By Linda Perlstein
Thursday, October 11, 2007; A19While at an elementary school doing research for a book about the impact of standards and testing on American education, I spent a lot of time watching a girl I called Whitney. Among other disabilities, Whitney had mild mental retardation. Although she was in fourth grade, she could sound out words only on the level of a first-grader, and her ability to comprehend what she read and heard seemed no more advanced.
I once saw a teacher spend 15 minutes, as the rest of the class worked independently, trying to explain to Whitney that when you sell something you get money for it, a concept crucial to understanding the story at hand. Teaching homonyms was exhausting, if not futile, because at least one word of every pair (dew, grate) was something Whitney had never heard before and could not grasp once she did. When a special education teacher told Whitney that synonyms have the same meaning, she asked, inexplicably, "Like a science experiment? Like a dinosaur?"
As Congress considers revisions to the No Child Left Behind Act, I hope lawmakers think about children such as Whitney. While many elements of the landmark education law are up in the air, one provision almost certain to be included is the "growth model": assessing the "adequate yearly progress" of schools not by calculating how many fourth-graders passed a test compared with the previous year but by measuring the progress made by each child. This is a welcome change and if executed properly may yield far more useful information.
But a large problem remains: Under the versions of the law under discussion, Whitney will still be given the fifth-grade test in fifth grade, the sixth-grade test in sixth grade and so on. She will probably fail these tests -- no surprise to her teachers -- and whatever progress she makes, unless it is so miraculous as to wipe away her deficiencies altogether, will go uncredited. Worse, her time and her teachers' time will be badly misused.
Under the law, a small minority of disabled students are allowed to take a test of more basic skills. Whitney's problems aren't severe enough for her to qualify. Like other special education students, she is entitled to "accommodations" during testing. For many students, these services -- extra time, a quiet room away from the distraction of classmates, a teacher who reads the exam aloud -- level the playing field enough for them to succeed. For others, accommodations can't come close to making the difference between passing and failing.

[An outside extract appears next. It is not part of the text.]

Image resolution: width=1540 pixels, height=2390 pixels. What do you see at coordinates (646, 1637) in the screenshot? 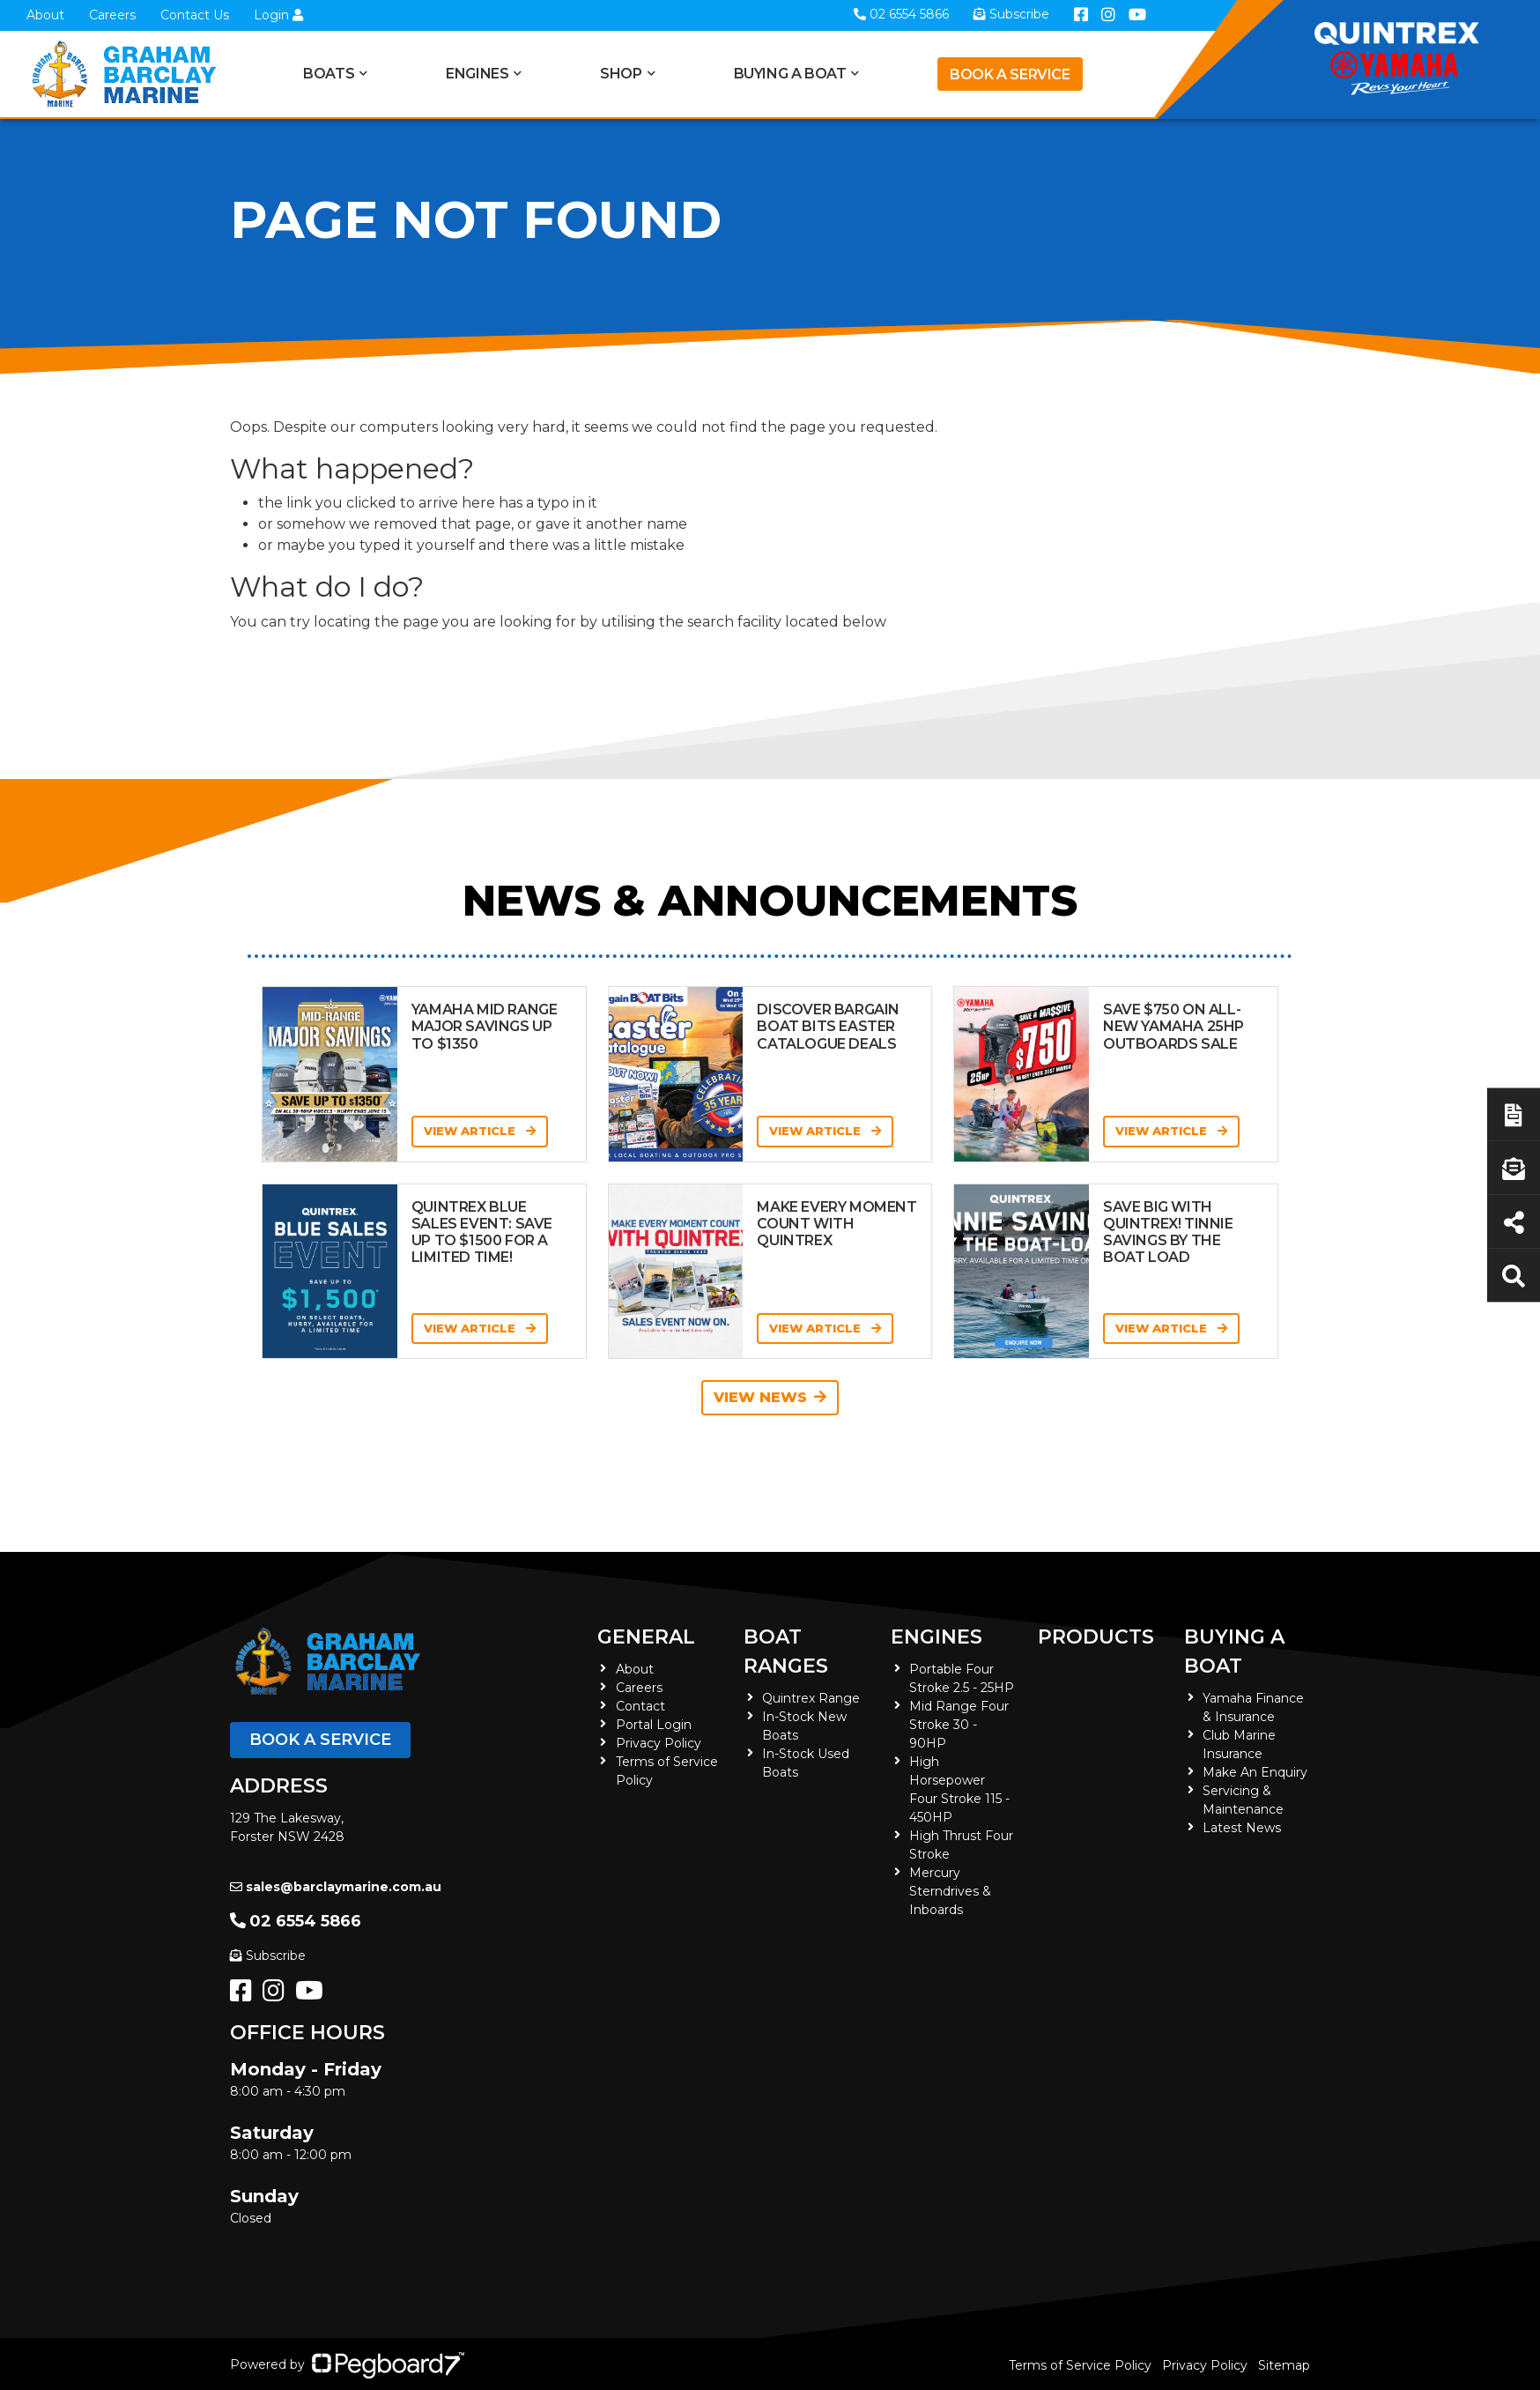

It's not just that Whitney's progress can't be properly measured by a test that's way above her head. It's that by taking to heart the law's mandate of every student in a grade working toward the same target, administrators are making bad instructional decisions that permeate classrooms nationwide. Teachers follow pacing guides that tell them what to teach each day, no matter where their students are. Students take benchmark exams each quarter and unit tests each week that correspond to how much time has passed, not what those particular children need to learn. Watching a new immigrant I called Mateo struggle with a quiz that asked whether colonization meant an armed invasion, peaceful revolution, settling of new land or control of goods -- English terms he had never heard before -- simply because that was the quiz fifth-graders were taking that day in preparation for their state test, I felt like I was witness to nothing more than a waste of precious time.
That students such as Whitney and Mateo are getting more individual attention is easily the best outcome of the law so far; that this attention is directed toward the wrong goals is negligence. Educators talk about the importance of teaching children as individuals, and they are right. In the classroom, though, they're not following through. You can blame No Child Left Behind, the climate it's induced or the questionable choices people make in its name. Whichever way, as long as students are judged only on grade-level tests, no matter their needs, and as long as the education they get the rest of the year hews to that goal, they will lose out.
Politicians say that anything less than holding fourth-graders accountable for fourth-grade work amounts to leaving children behind, and challenging that notion has become taboo. "For the vast majority of students, grade-level learning is not too much to ask," Education Secretary Margaret Spellings said last month. The only time I saw Whitney make progress was the hour she spent each day with a specialist who guided her in blending letters to make sounds -- hardly a skill in the fourth-grade curriculum. Is it too much to ask that children such as Whitney be taught what they need to learn in order to make their own adequate yearly progress?
Linda Perlstein, who covered education for The Post from 1998 to 2004, is the author of "Tested: One American School Struggles to Make the Grade."